Perhaps after watching the Academy Awards you're wondering how screenplays actually get written. ENSEMBLE THEATRE OF CINCINNATI (ETC) is offering a comic version of how one of the greatest movies of all times, Gone With The Wind, might have been assembled. Turns out that producer David O. Selznick didn't much like the first crack his writers took at the script back in 1939, so he fired them and hired screenwriter Ben Hecht and director Victor Fleming to give it a go. Unfortunately, they only had five days before shooting would begin, and Hecht had never read the book. Playwright Ron Hutchinson's MOONLIGHT AND MAGNOLIAS (Wednesday-March 26) envisions what might have gone on when they were locked into an office with an enterprising secretary, Mrs. Poppenghul. Moonlight is directed by DREW FRACHER (a 2005 Cincinnati Entertainment Award winner for his role in ETC's Sight Unseen), and his cast includes his wife SHERMAN FRACHER (a frequent CEA nominee), plus professionals Warren Kelly, David Arden Engel and William McNulty (a regular for 25 years at Actors Theatre of Louisville who we've occasionally seen at the Cincinnati Playhouse in the Park — his most recent work there was in The Drawer Boy in 2004). Moonlight and Magnolias opens Wednesday, but if you wait a few more days, you can enjoy one of ETC's "Friends Night Out" events on Tuesday. It's a whole evening of entertainment for $22 — a pre-show, cash-bar, happy hour and complimentary buffet happens at 5:30 at Harry's Bar & Pizza (1207 Main St., Over-the-Rhine), followed by a 7:30 p.m. performance of Moonlight. Tickets: 513-421-3555. ...
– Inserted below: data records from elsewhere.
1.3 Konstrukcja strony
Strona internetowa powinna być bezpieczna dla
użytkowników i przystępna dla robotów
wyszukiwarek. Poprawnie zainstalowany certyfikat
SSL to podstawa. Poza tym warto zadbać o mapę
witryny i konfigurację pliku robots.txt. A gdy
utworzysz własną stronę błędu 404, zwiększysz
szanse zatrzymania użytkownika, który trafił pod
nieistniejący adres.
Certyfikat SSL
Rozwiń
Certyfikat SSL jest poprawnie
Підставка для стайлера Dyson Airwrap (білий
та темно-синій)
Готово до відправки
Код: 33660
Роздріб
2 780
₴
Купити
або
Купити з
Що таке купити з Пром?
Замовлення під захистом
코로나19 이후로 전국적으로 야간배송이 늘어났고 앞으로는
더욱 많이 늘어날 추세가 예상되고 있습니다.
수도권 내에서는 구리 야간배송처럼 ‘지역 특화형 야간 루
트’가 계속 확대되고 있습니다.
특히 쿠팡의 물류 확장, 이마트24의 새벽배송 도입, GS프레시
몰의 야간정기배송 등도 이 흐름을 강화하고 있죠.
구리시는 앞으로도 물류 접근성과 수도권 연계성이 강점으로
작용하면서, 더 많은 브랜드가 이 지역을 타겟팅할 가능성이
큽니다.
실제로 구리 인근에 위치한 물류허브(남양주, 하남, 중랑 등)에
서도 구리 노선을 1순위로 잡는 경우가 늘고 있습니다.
ETC's 2005 production of I AM MY OWN WIFE continues to wow audiences in other cities. At Actors Theatre in Louisville the show established new box office records for February productions. (Interestingly, another production with Cincinnati ties — Love, Janis, directed by the Cincinnati Playhouse's Michael Evan Haney, which was also presented at the Playhouse — played to 94 percent capacity, and became one of the highest grossing plays in the history of Actors Theatre.) D. Lynn Meyers' ETC production of Wife, still featuring Todd Almond in his CEA-winning performance as an East German transvestite who survived in Berlin under the Nazis and the Communists, has now moved to Sarasota's Florida Studio Theatre (it runs through March 24). ...
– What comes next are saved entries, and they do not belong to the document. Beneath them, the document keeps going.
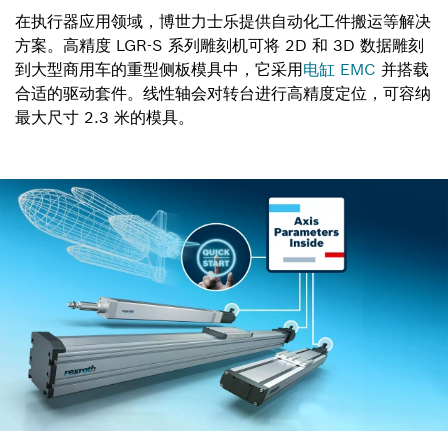
在执行器应用领域，博世力士乐提供自动化工件搬运等解决
方案。高精度 LGR-S 系列雕刻机可将 2D 和 3D 数据雕刻
到大型商用车的重型侧板模具中，它采用
电缸 EMC
并搭载
合适的驱动套件。线性轴会对转台进行高精度定位，可容纳
最大尺寸 2.3 米的模具。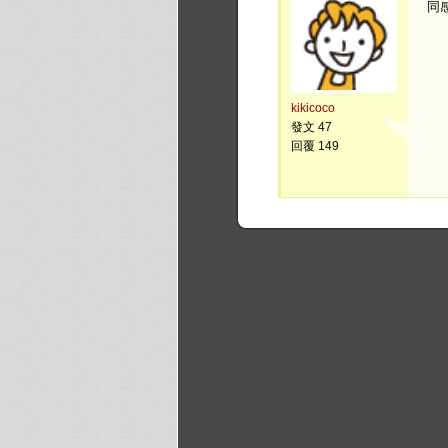
同感
kikicoco
發文 47
回覆 149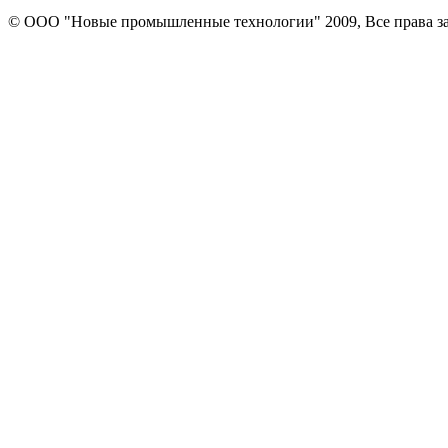
© ООО "Новые промышленные технологии" 2009, Все права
Actors Theatre of Louisville, which is having an excellent season at the box office, opened the 30TH HUMANA FESTIVAL OF NEW AMERICAN PLAYS this week. The annual showcase of a half-dozen new works always attracts national (sometimes even international) attention. One of this year's shows, SIX YEARS, a poignant drama by Sharr White covering six-year intervals from the end of World War II to the Vietnam era, has a cast that includes former Cincinnati Shakespeare Festival regular (and founder) MARNI PENNING. The show is already open; it runs on various dates through April 1. Info: actorstheatre.org. ...

RUN IT DOWN is the next ALTERACTIVE show at the Cincinnati Playhouse. On Monday evening at 6:30 p.m. you can catch solo performer David Gonzalez presenting music, personal stories and poetry. He'll present "Jazz Orpheus," a classic Greek myth set to A Cappella scat; "Slash the Boats," a father-son story set in Chile about false promises and the CIA; and "Hickman Device," an account of a friend's bravery in the face of AIDS. Tickets: 513-421-3888. ...

Veteran local actors REGGIE WILLIS and TONY DAVIS have been refining their performances as Malcolm X and Martin Luther King Jr. for nearly a decade. Their vehicle is Jeff Stetson's THE MEETING, which imagines an encounter between the two. This time around their performance is being presented (through March 19) by QUEEN CITY OFF BROADWAY at Cincinnati Artist Warehouse (4011 Hamilton Ave., Northside) 513-227-0480.